Abstract

Oncogene-driven expression and activation of receptor tyrosine kinases promotes tumorigenesis and contributes to drug resistance. Increased expression of the kinases discoidin domain receptor 2 (DDR2), RET Proto-Oncogene (RET), Platelet Derived Growth Factor Receptor Alpha (PDGFRA), KIT Proto-Oncogene (KIT), MET Proto-Oncogene (MET), and anaplastic lymphoma kinase (ALK) independently correlate with decreased overall survival and event free survival of pediatric neuroblastoma. The multikinase inhibitor sitravatinib targets DDR2, RET, PDGFRA, KIT, and MET with low nanomolar activity and we therefore tested its efficacy against orthotopic and syngeneic tumor models. Sitravatinib markedly reduced cell proliferation and migration in vitro independently of N-Myc proto-oncogene (MYCN), ALK, or c-Myc proto-oncogene status and inhibited proliferation and metastasis of human orthotopic xenografts.
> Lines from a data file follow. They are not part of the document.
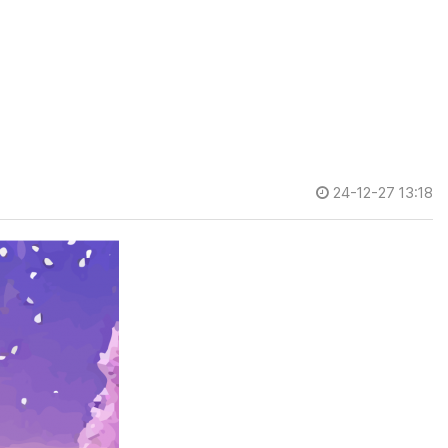
24-12-27 13:18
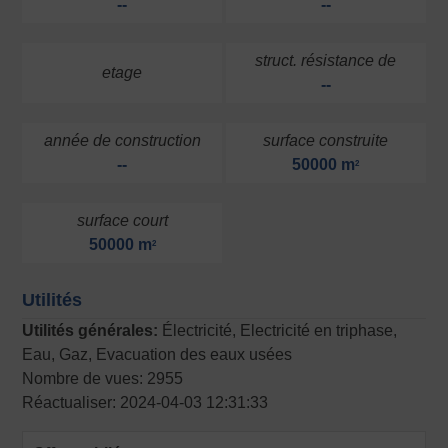
--
--
struct. résistance de
etage
--
année de construction
surface construite
--
50000 m
2
surface court
50000 m
2
Utilités
Utilités générales:
Électricité, Electricité en triphase,
Eau, Gaz, Evacuation des eaux usées
Nombre de vues: 2955
Réactualiser: 2024-04-03 12:31:33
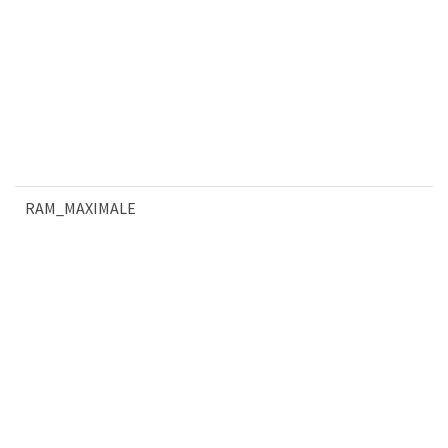
RAM_MAXIMALE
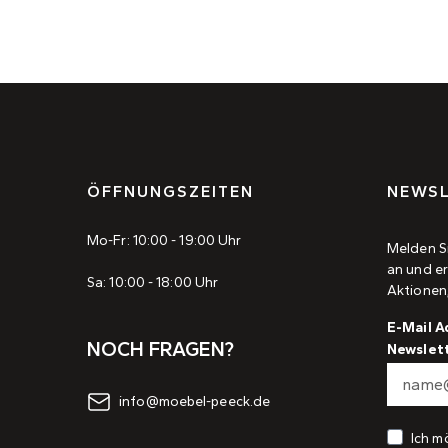
ÖFFNUNGSZEITEN
NEWSL
Mo-Fr: 10:00 - 19:00 Uhr
Melden S
an und er
Sa: 10:00 - 18:00 Uhr
Aktionen
E-Mail A
NOCH FRAGEN?
Newslet
info@moebel-peeck.de
Ich m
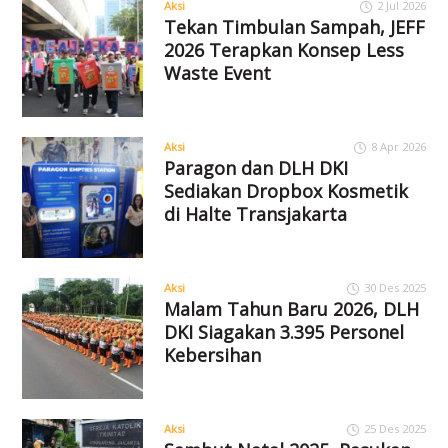
Aksi
2 Jul 2026
Tekan Timbulan Sampah, JEFF
2026 Terapkan Konsep Less
Waste Event
Aksi
8 Apr 2026
Paragon dan DLH DKI
Sediakan Dropbox Kosmetik
di Halte Transjakarta
Aksi
30 Des 2025
Malam Tahun Baru 2026, DLH
DKI Siagakan 3.395 Personel
Kebersihan
Aksi
25 Des 2025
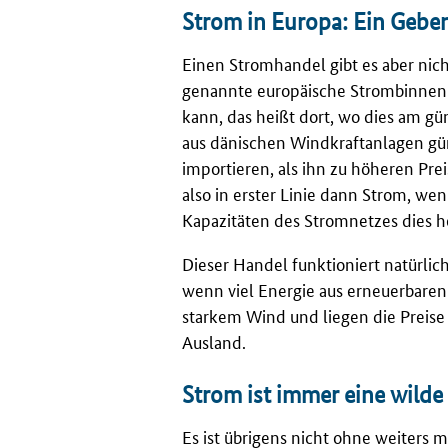
Strom in Europa: Ein Geb
Einen Stromhandel gibt es aber nich
genannte europäische Strombinnenm
kann, das heißt dort, wo dies am gü
aus dänischen Windkraftanlagen gün
importieren, als ihn zu höheren Pr
also in erster Linie dann Strom, we
Kapazitäten des Stromnetzes dies 
Dieser Handel funktioniert natürlic
wenn viel Energie aus erneuerbaren 
starkem Wind und liegen die Preise 
Ausland.
Strom ist immer eine wild
Es ist übrigens nicht ohne weiters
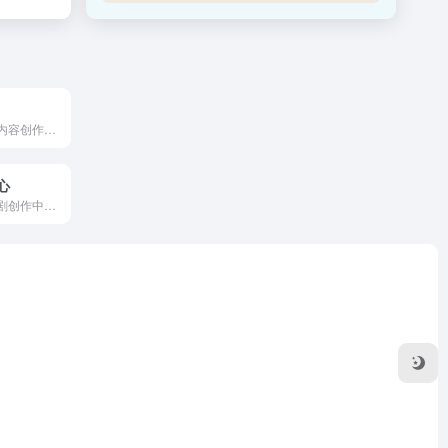
百度作家平台为内容创作者和运营人员提供了全方位的工具和服务支...
心
这是一个专业短剧创作中心，专注剧本策划、脚本撰写、人设打造...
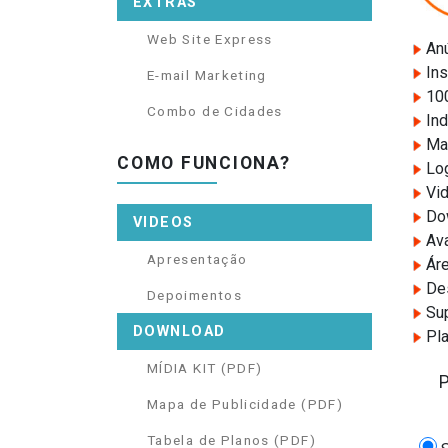
EXTRAS
Web Site Express
Anú
Ins
E-mail Marketing
100
Combo de Cidades
Ind
Map
COMO FUNCIONA?
Log
Vid
Dow
VIDEOS
Ava
Apresentação
Áre
Des
Depoimentos
Sup
DOWNLOAD
Pla
MÍDIA KIT (PDF)
Mapa de Publicidade (PDF)
Tabela de Planos (PDF)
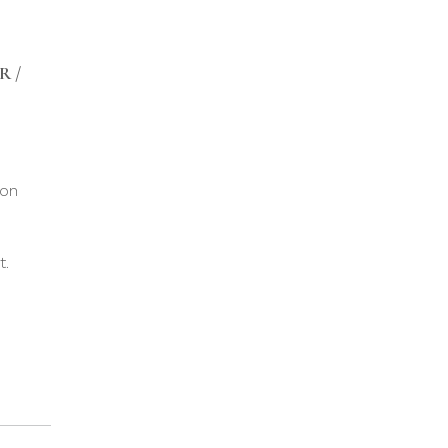
R /
ion
t.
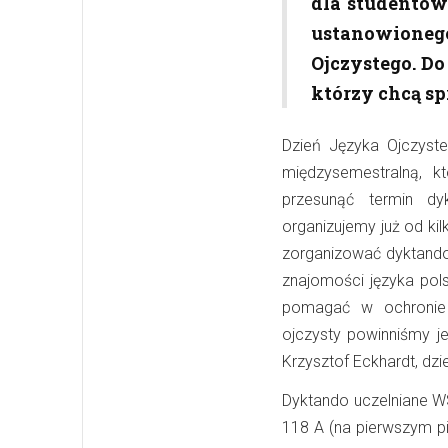
dla studentów.
ustanowioneg
Ojczystego. D
którzy chcą sp
Dzień Języka Ojczyst
międzysemestralną, k
przesunąć termin dyk
organizujemy już od ki
zorganizować dyktando
znajomości języka pol
pomagać w ochronie r
ojczysty powinniśmy je
Krzysztof Eckhardt, dz
Dyktando uczelniane WS
118 A (na pierwszym pi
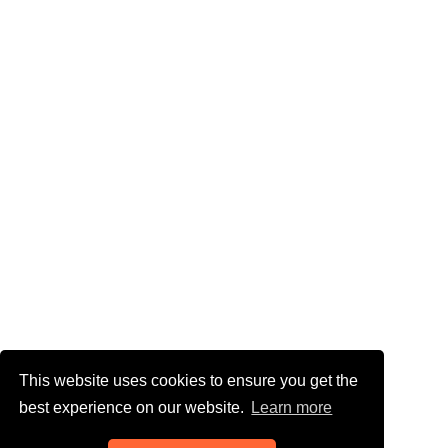
This website uses cookies to ensure you get the
best experience on our website.
Learn more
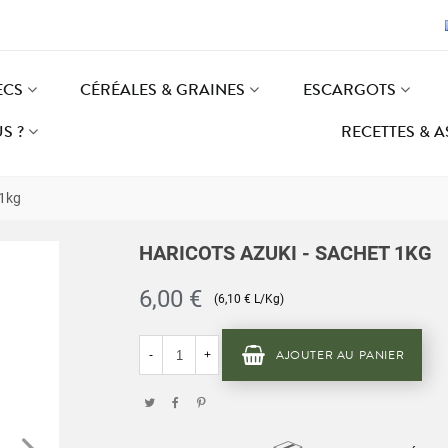
ECS
CÉRÉALES & GRAINES
ESCARGOTS
S ?
RECETTES & 
 1kg
HARICOTS AZUKI - SACHET 1KG
6,00 €
(6,10 € L/Kg)
AJOUTER AU PANIER
-
+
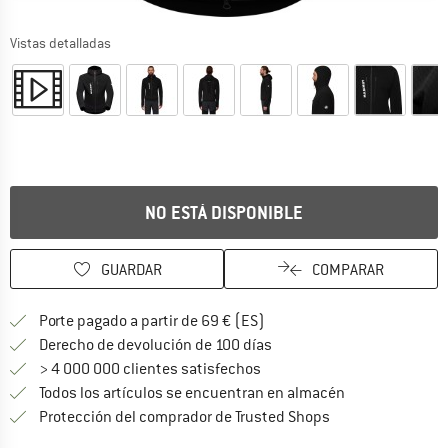
Vistas detalladas
NO ESTÁ DISPONIBLE
GUARDAR
COMPARAR
¡encuentre más información
Porte pagado a partir de 69 € (ES)
vaya a la política de devo
Derecho de devolución de 100 días
> 4 000 000 clientes satisfechos
Todos los artículos se encuentran en almacén
¡toda la informac
Protección del comprador de Trusted Shops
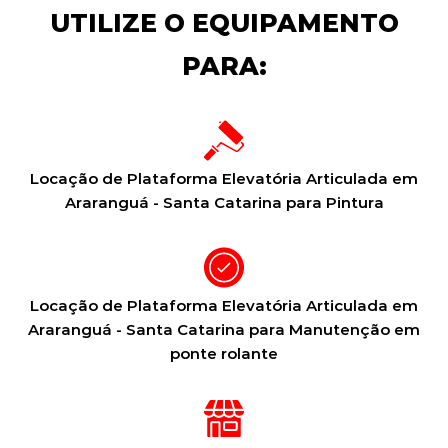
UTILIZE O EQUIPAMENTO
PARA:
Locação de Plataforma Elevatória Articulada em
Araranguá - Santa Catarina para Pintura
Locação de Plataforma Elevatória Articulada em
Araranguá - Santa Catarina para Manutenção em
ponte rolante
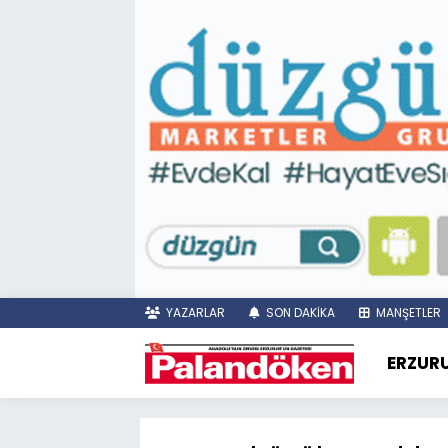
YAZARLAR
SON DAKİKA
MANŞETLER
ERZUR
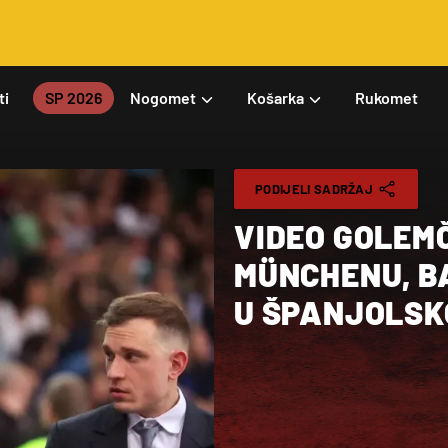
ti
SP 2026
Nogomet
Košarka
Rukomet
PODIJELI SADRŽAJ
VIDEO GOLEMČ
MÜNCHENU, B
U ŠPANJOLSK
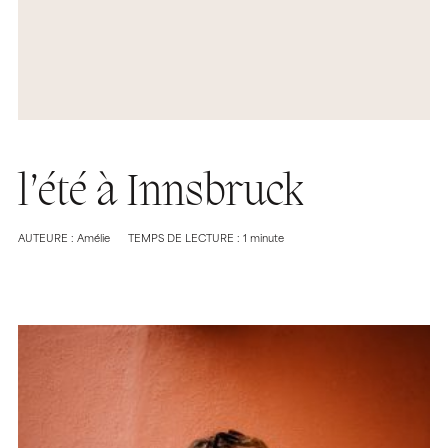
l’été à Innsbruck
AUTEURE : Amélie
TEMPS DE LECTURE : 1 minute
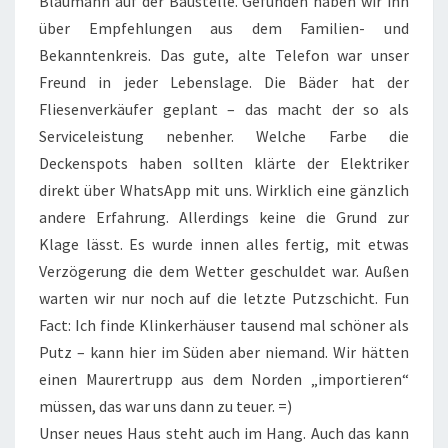
Blaumann auf der Baustelle. Gefunden haben wir ihn
über Empfehlungen aus dem Familien- und
Bekanntenkreis. Das gute, alte Telefon war unser
Freund in jeder Lebenslage. Die Bäder hat der
Fliesenverkäufer geplant – das macht der so als
Serviceleistung nebenher. Welche Farbe die
Deckenspots haben sollten klärte der Elektriker
direkt über WhatsApp mit uns. Wirklich eine gänzlich
andere Erfahrung. Allerdings keine die Grund zur
Klage lässt. Es wurde innen alles fertig, mit etwas
Verzögerung die dem Wetter geschuldet war. Außen
warten wir nur noch auf die letzte Putzschicht. Fun
Fact: Ich finde Klinkerhäuser tausend mal schöner als
Putz – kann hier im Süden aber niemand. Wir hätten
einen Maurertrupp aus dem Norden „importieren“
müssen, das war uns dann zu teuer. =)
Unser neues Haus steht auch im Hang. Auch das kann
Oral administration of sitravatinib to homozygous Th-MYCN transgenic mice (Th-MYCN+/+) after tumor initiation completely arrested further tumor development with no mice dying of disease while maintained on sitravatinib treatment (control cohort 57 days median time to sacrifice). Among these top kinases, DDR2 expression has the strongest correlation with poor survival and high stage at diagnosis and the highest sensitivity to the drug. We confirmed on-target inhibition of collagen-mediated activation of DDR2. Genetic knockdown of DDR2 partially phenocopies sitravatinib treatment, limiting tumor development and metastasis across tumor models. Analysis of single-cell sequencing data demonstrated that DDR2 is restricted to mesenchymal-type tumor subpopulations and is enriched in Schwann cell precursor subpopulations found in high-risk disease. These data define an unsuspected role for sitravatinib as a therapeutic agent in neuroblastoma and reveal a novel function for DDR2 as a driver of tumor growth and metastasis.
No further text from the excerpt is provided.